In the electric driver device 1, as described above, the driver bit 14 is driven to rotate at a low rotation speed after being driven to rotate at a high rotation speed at a predetermined high rotation speed, so that the screw is fastened. have. That is, first, the screw is fastened in a range where the screw is not seated at a high rotational speed first, and when the screw is fastened, the screw is seated on the object to be fastened after decelerating to a low rotational speed such that excessive torque is not applied to the screw and the object to be fastened. To be fastened. When the screw is seated and fastened, the rotation of the driver bit 14 and the electric motor 22 is rapidly decelerated, so that the screw accommodates inertia forces such as the driver bit 14 or the electric motor 22. When the rotational speed when the screw is seated is too fast, the screw and the object to be fastened may be damaged due to excessive force, so the low rotational speed is set at a speed such that an appropriate torque is applied to the screw or the like. In addition, since the screw or the like may be damaged if the screw is fastened during rotational driving at a high rotational speed, be careful that the high-speed driving time is such that the screw is not seated during rotational driving at a high rotational speed. Need to set.

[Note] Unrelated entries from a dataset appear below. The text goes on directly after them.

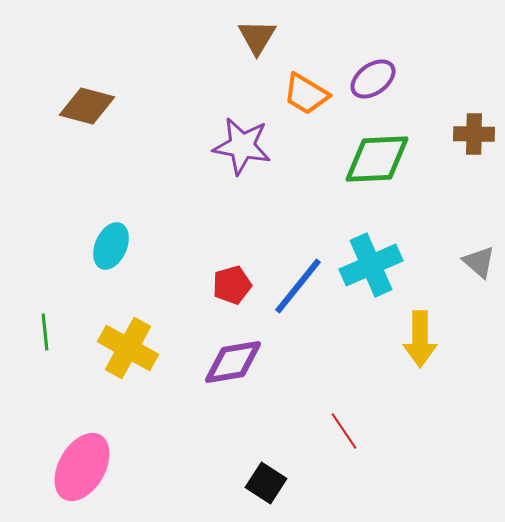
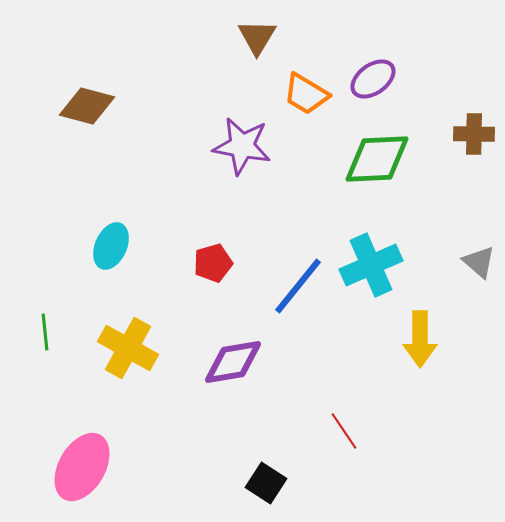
red pentagon: moved 19 px left, 22 px up
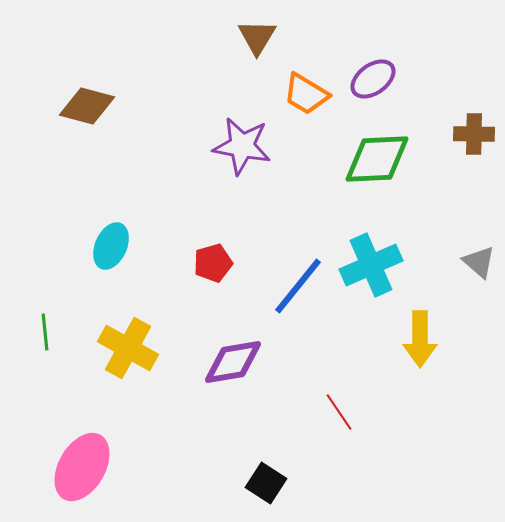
red line: moved 5 px left, 19 px up
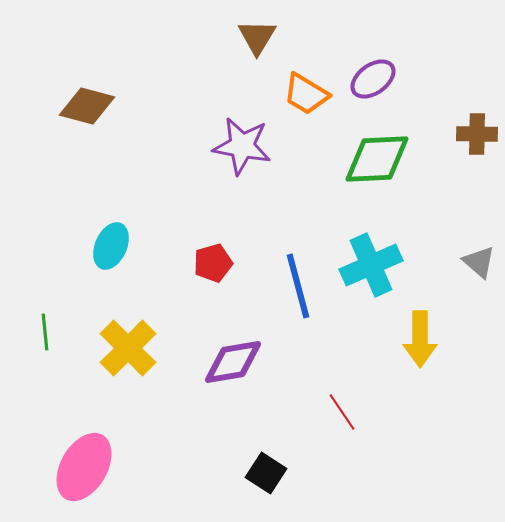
brown cross: moved 3 px right
blue line: rotated 54 degrees counterclockwise
yellow cross: rotated 16 degrees clockwise
red line: moved 3 px right
pink ellipse: moved 2 px right
black square: moved 10 px up
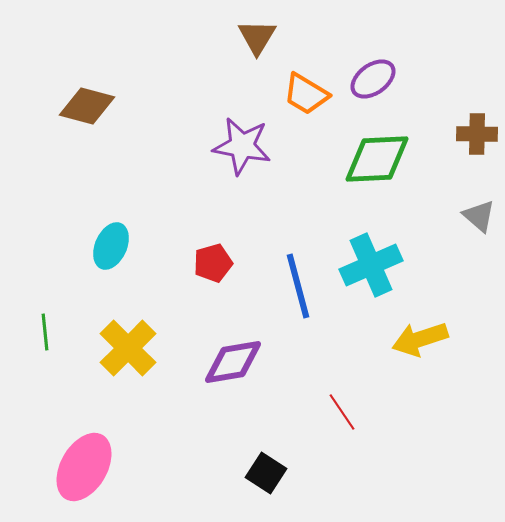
gray triangle: moved 46 px up
yellow arrow: rotated 72 degrees clockwise
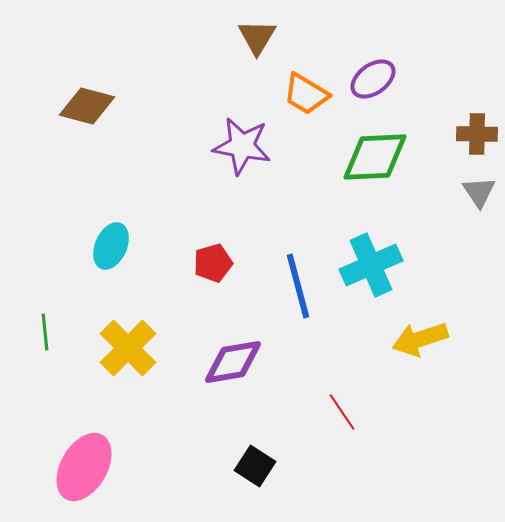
green diamond: moved 2 px left, 2 px up
gray triangle: moved 24 px up; rotated 15 degrees clockwise
black square: moved 11 px left, 7 px up
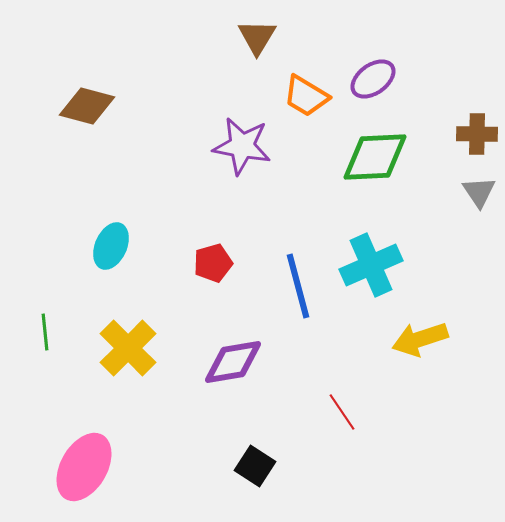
orange trapezoid: moved 2 px down
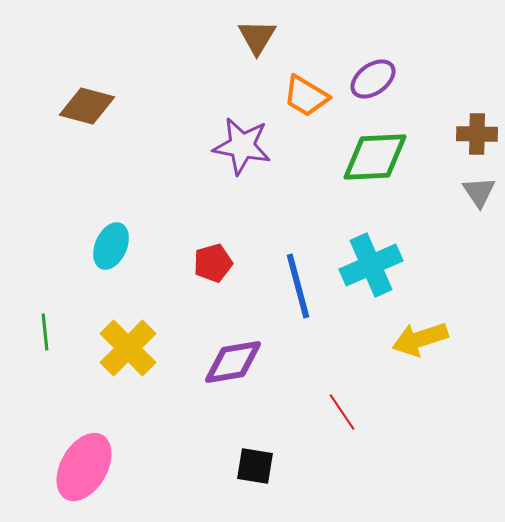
black square: rotated 24 degrees counterclockwise
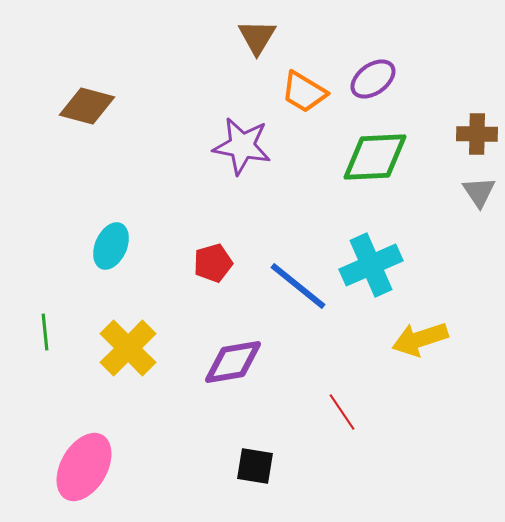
orange trapezoid: moved 2 px left, 4 px up
blue line: rotated 36 degrees counterclockwise
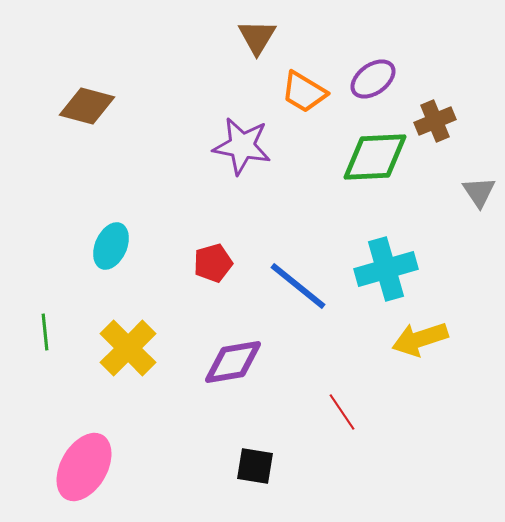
brown cross: moved 42 px left, 13 px up; rotated 24 degrees counterclockwise
cyan cross: moved 15 px right, 4 px down; rotated 8 degrees clockwise
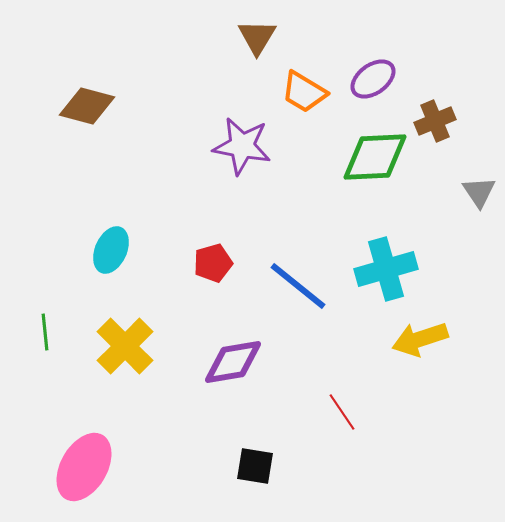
cyan ellipse: moved 4 px down
yellow cross: moved 3 px left, 2 px up
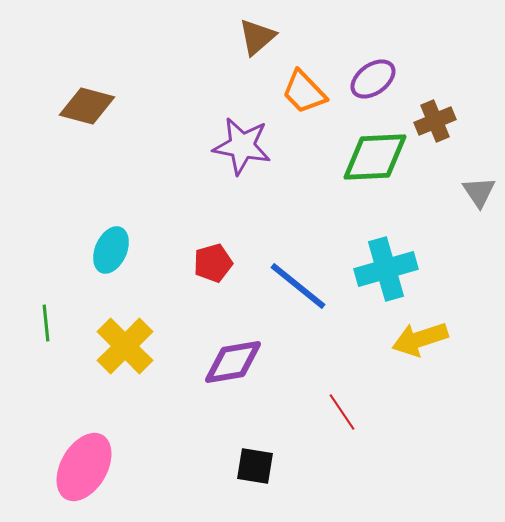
brown triangle: rotated 18 degrees clockwise
orange trapezoid: rotated 15 degrees clockwise
green line: moved 1 px right, 9 px up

In the electric driver device 1, the high-speed driving time is set as shown in the flow chart in FIG. 4. First, the screwdriver is tightened by turning the trigger lever 18 to the ON state while operating the dial 34 appropriately to switch the electric driver device 1 from the normal driving mode to the driving time setting mode as one of the setting modes. It starts (S30). At this time, the control unit 24 controls the electric motor 22 so that the driver bit 14 rotates at a predetermined set rotational speed (for example, 100 rpm) (S32), and the Hall element as a fastening detection unit (26) Alternatively, the fastening time until the fastening of the screw is detected by the current sensor 28 is measured (S34). When the fastening of the screw is detected, the driving of the electric motor 22 is stopped, and the control unit 24 calculates the initial setting time based on the measured fastening time (S36). Specifically, the initial setting time is calculated based on the following equation.

For example, when the fastening time is 3 seconds, the set rotation speed is 100 rmp, the high rotation speed is 500 rmp, and an arbitrary integer (positive number less than 1) is 0.5, the initial value obtained based on Equation 1 above is obtained. The setting time is 0.3 seconds. The control unit 24 sets the initial setting time (0.3 seconds) as the high-speed driving time (S38).

Next, according to the normal screw tightening operation shown in the flow chart of FIG. 3, the screwing operation is performed (S40, S10-S28). At this time, the control unit 24 measures the time from when the high-speed driving time has elapsed until the fastening of the screw is detected, that is, the low-speed driving time while driving at a low rotation speed (S40). The operator who performed the screw fastening operation determines whether or not the high-speed driving time is appropriate (S42), and when appropriate, the controller 30 is appropriately operated to end the driving time setting mode. If it is not appropriate, the controller 30 is operated appropriately to shift to the driving time adjustment mode (S44).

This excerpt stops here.